-
W Chinach odkryto nowy gatunek wymarłego kota szablozębnego, Taotienimravus songi, który żył 28 milionów lat temu.
-
Nimrawidy były wczesnymi kotami szablozębnymi, które wykształciły imponujące kły służące do skutecznego polowania na duże ofiary.
-
Te drapieżniki zagospodarowały różne nisze ekologiczne i mimo że dziś nie mają żyjących potomków, ich różnorodność i techniki łowieckie są przedmiotem naukowych badań.
-
Więcej podobnych informacji znajdziesz na stronie głównej serwisu
Były kotami szablozębnymi, gdyż ich kły były rozrośnięte i wystawały z paszczy. Nie zawsze jednak tak wyraźnie jednak jak u późniejszych tygrysów szablozębnych, takich jak Machairodus czy wielki Smilodon z Ameryki Północnej.
Bo też nimrawidy to dość wczesne kotowate, które wytworzyły tak wielkie kły służące do zadawania potężnych ciosów ofiarom.
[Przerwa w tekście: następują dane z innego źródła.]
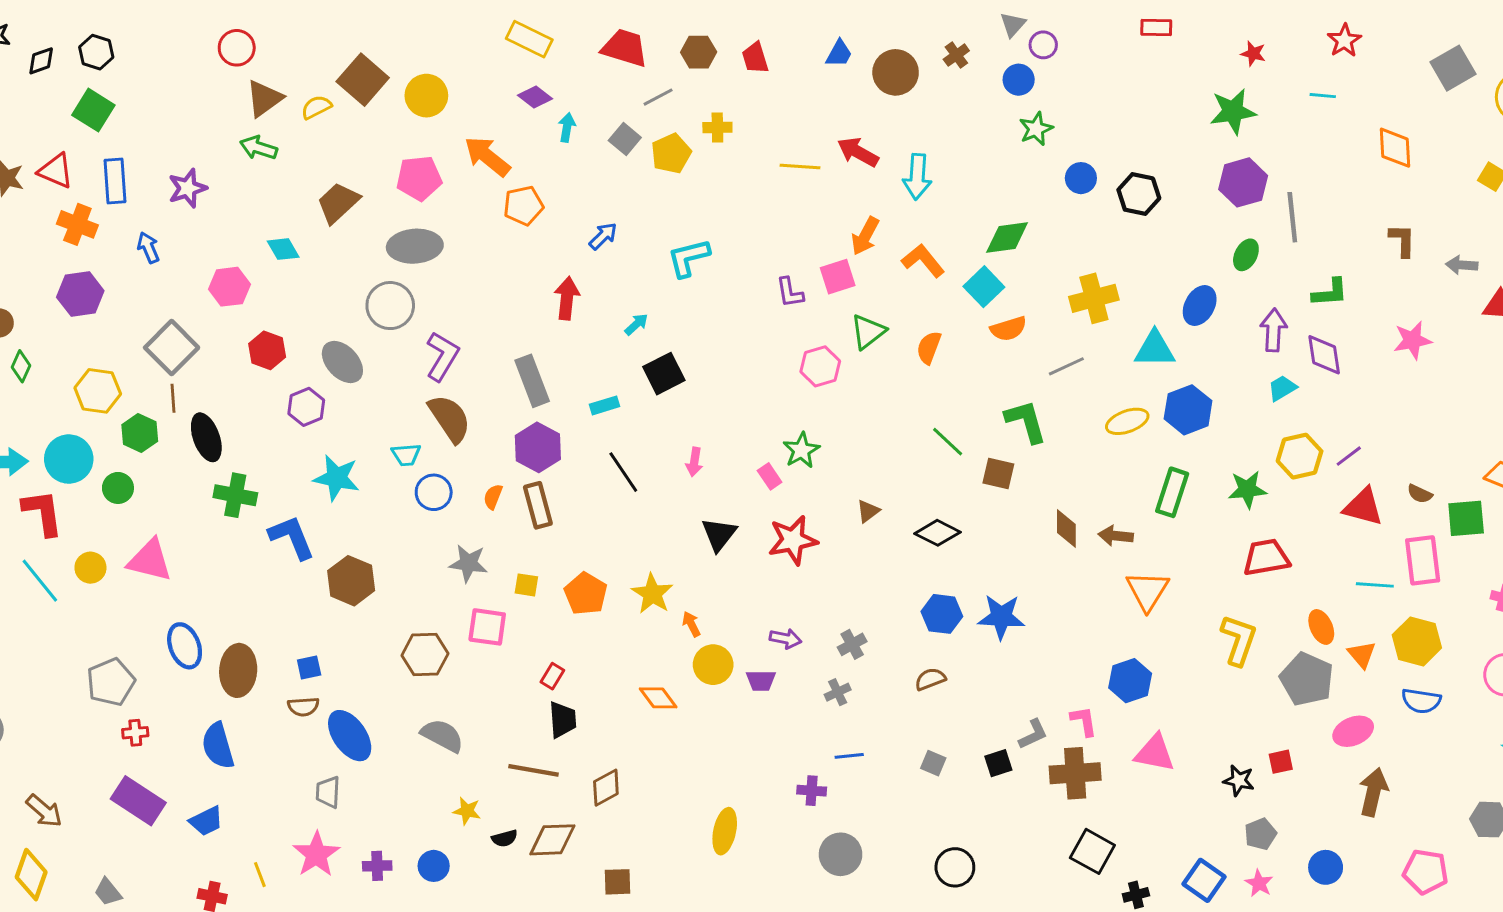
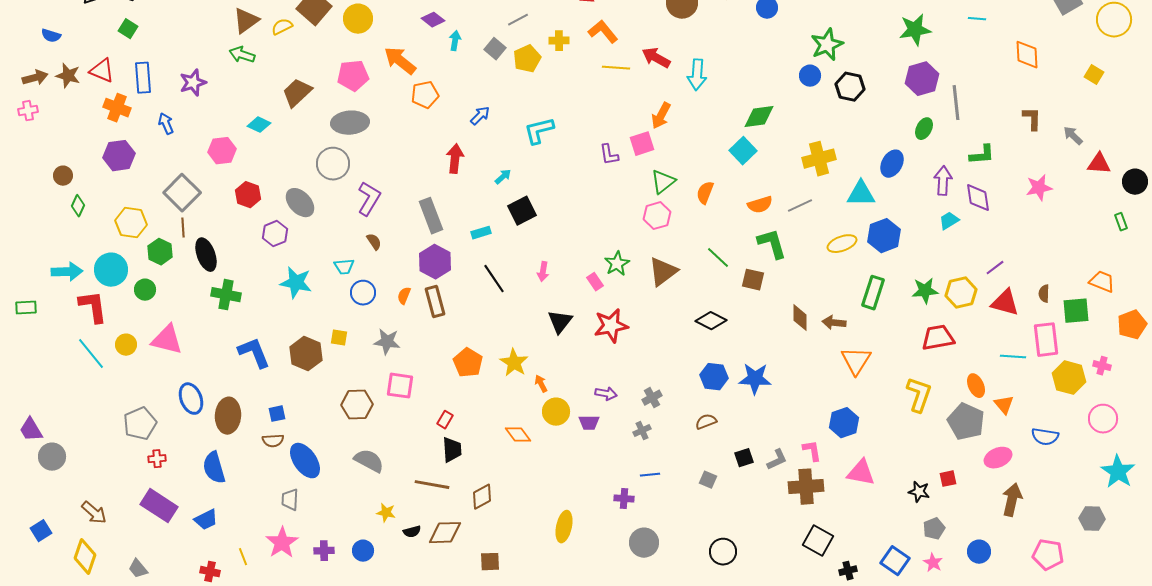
green square: (93, 110) -> (128, 29), size x0.7
green star: (1036, 129) -> (827, 45), moved, size x1.4
cyan diamond: (283, 249) -> (259, 125), turned -35
orange L-shape: (923, 261) -> (603, 32), moved
gray arrow: (1462, 265) -> (1073, 136), turned 40
orange semicircle: (1008, 329) -> (760, 205), moved
pink hexagon: (820, 366) -> (657, 216), moved
brown semicircle: (450, 418) -> (374, 242), size x0.5
yellow hexagon: (1300, 456) -> (961, 293), moved
brown semicircle: (1420, 494) -> (1044, 294), turned 66
brown triangle: (868, 511) -> (663, 272), moved, size x1.8
blue L-shape: (292, 537) -> (254, 353), moved
yellow square: (526, 585) -> (339, 338), moved
yellow hexagon: (1417, 641) -> (1069, 378), moved
black square: (998, 763) -> (744, 458), moved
Za ich pomocą drapieżnik mógł zaatakować newralgiczne miejsca na ciele potencjalnej zdobyczy, np. naczynia jak aorta. I szybko ją zabić, bez mocowania się i narażania na urazy.
Tak koty szablozębne powalały zapewne nawet zwierzęta większe od siebie, których nie brakowało w epoce megafauny. Później długie kły nieco przeszkadzały w zjadaniu ofiary do końca, więc zakłada się, że koty te pożerały jedynie najbardziej dostępne jej części i pozostawiały sporo resztek, z czego korzystali padlinożercy. A kot szablozębny był w stanie zabić kolejne zwierzę.
Nimrawidy to koty, którym kły wyrastały ze szczęk
Nimrawidy opracowały tę technikę łowiecką już 40 mln lat temu, jako jedne z pierwszych. Była ona przez długi czas powszechna, chociaż nie mamy już dzisiaj żadnych szablozębnych kotów. Te wymarły zastąpione przez koty właściwe, z którymi zapewne w przeszłości żyły przez jakiś czas równolegle i konkurowały.
Zdaniem naukowców wszystkie linie kotów szablozębnych wymarły bezpotomnie i żadni współcześni członkowie rodziny kotowatych nie są z nimi spokrewnieni. Nawet pantera mglista z deszczowych lasów Azji Południowo-Wschodniej, o której mówi się, że ma najdłuższe kły wśród kotów i porównuje się ją niekiedy z tymi wielkimi drapieżnikami z przeszłości.

Nimrawidy żyły na Ziemi od 41 do 7 mln lat temu i niekiedy nazywa się je „fałszywymi kotami szablozębnymi”. Przez ten czas stworzyły wielką różnorodność. Niektóre z tych drapieżników, jak Barbourofelis fricki, miały ogromne rozmiary – wręcz największych obecnie tygrysów, czyli nawet ponad 300 kg wagi.
Inne, jak Albanosmilus jourdani, osiągał gabaryty jaguara, ale mieliśmy też koty takie jak Nanosmilus z Nebraski w USA, który nie był większy od rysia. Dinictis z kolei był zapewne jeszcze mniejszy.
Wszystkie te nimrawidy uważano niegdyś za grupę najbliżej spokrewnioną z obecnymi kotowatymi i były teorie łączące je nawet w jedno. Zarzucone, gdyż także nimrawidy nie mają dzisiaj żadnych potomków i po prostu zniknęły na dobre.
Chiński kot szablozębny o zębach jak psy
Kot żył w rejonie Qingshuiying w Chinach przed 28 mln lat. Jest to o tyle ciekawe, że po pierwsze, mało wiemy o nimrawidach w tej części Eurazji, a po drugie – ten chiński kot miał bardzo krótki i masywny górny kieł oraz szerokie podniebienie.
To sugeruje, że nie polował jak inne koty szablozębne, ale stosował atak rozrywający podobny do tego, po jaki sięgają obecne hieny czy likaony. To zaskakujące przy takich zębach. Zgryz tego zwierzęcia bardziej jednak przypominał ten u psów niż kotów.
To może być dowód na tezę, że nimrawidy zagospodarowały o wiele więcej nisz ekologicznych niż nam się zdaje i stworzyły wiele wszechstronnych gatunków o różnym sposobie zdobywania pokarmu. Korzystały z tego, że nie miały wówczas konkurencji.
Nimrawidy ostatecznie wymarły. Jeden z ostatnich, jakim był ogromny Albanosmilus może przez jakiś czas żył i konkurował w Eurazji z tygrysami szablozębnymi takimi jak Amphimachairodus i Machairodus i to przez przez ponad milion lat. Nawet on jednak zniknął bezpotomnie.